Le document, qui indique que la société est à jour dans le paiement de la taxe pour 2019, porte la signature d’un technicien du revenu et le sceau du ministère du Trésor. Daté du 20 janvier, le document d’une page est rédigé en espagnol.

En août dernier, Brian Pallister avait affirmé avoir payé autour de 8000 $ en taxes rétroactives et pénalités. Le document qu’il a produit cette semaine ne comporte pas de chiffres.

Ce document pourrait clore un des chapitres de la controverse entourant la propriété de Brian Pallister, qui a été critiqué pour le temps qu’il y passait.

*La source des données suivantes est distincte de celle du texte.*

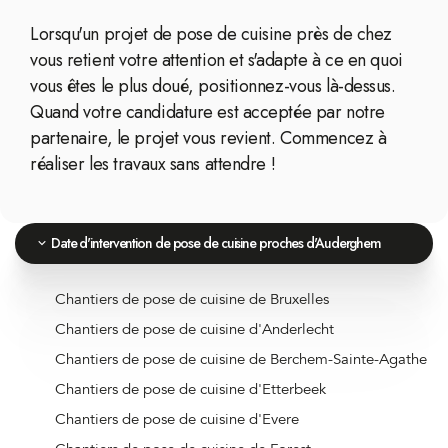
Lorsqu'un projet de pose de cuisine près de chez
vous retient votre attention et s'adapte à ce en quoi
vous êtes le plus doué, positionnez-vous là-dessus.
Quand votre candidature est acceptée par notre
partenaire, le projet vous revient. Commencez à
réaliser les travaux sans attendre !
Date d'intervention de pose de cuisine proches d'Auderghem
Chantiers de pose de cuisine de Bruxelles
Chantiers de pose de cuisine d'Anderlecht
Chantiers de pose de cuisine de Berchem-Sainte-Agathe
Chantiers de pose de cuisine d'Etterbeek
Chantiers de pose de cuisine d'Evere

Brian Pallister et sa femme ont acheté cette propriété en 2008. Le bâtiment principal est un bungalow de 1036 mètres carrés.

Un an après que M. Pallister en eut fait l’acquisition, le Costa Rica a mis en place une taxe sur les maisons d’une valeur de plus de 230 000 $ canadiens. Cette taxe s’ajoute aux impôts locaux – que M. Pallister dit avoir toujours payés – et augmente chaque année avec l’inflation.

Vue d'une piscine bordée de transats en bois et d'une maison aux murs clairs.Agrandir l’image (Nouvelle fenêtre)

Vue extérieure de la maison de vacances du premier ministre du Manitoba Brian Pallister, à Tamarindo au Costa Rica.

Photo : Jimaco Constructores

La taxe nationale sur les résidences de luxe est complexe. Elle ne s’appuie pas sur la valeur marchande d’une propriété ou sur les estimations des coûts de construction, mais sur le type de matériaux retrouvés dans chaque pièce, ainsi que sur la superficie couverte par ces matériaux, entre autres facteurs. Elle repose aussi sur l’honneur des propriétaires, en laissant à chacun le soin de faire sa propre évaluation tous les trois ans.

L’an dernier, Brian Pallister avait déclaré ne jamais avoir été facturé pour cette taxe, en réponse à des questions posées en Chambre et par les médias. Il a admis en août avoir omis de payer cette taxe dans le passé. Il a dû acquitter les taxes non payées et verser des pénalités.

Depuis, le premier ministre et ses avocats au Costa Rica ont travaillé à la mise à jour du dossier de la propriété, notamment en ce qui concerne son évaluation, pour répondre aux exigences de la taxe nationale sur les résidences de luxe.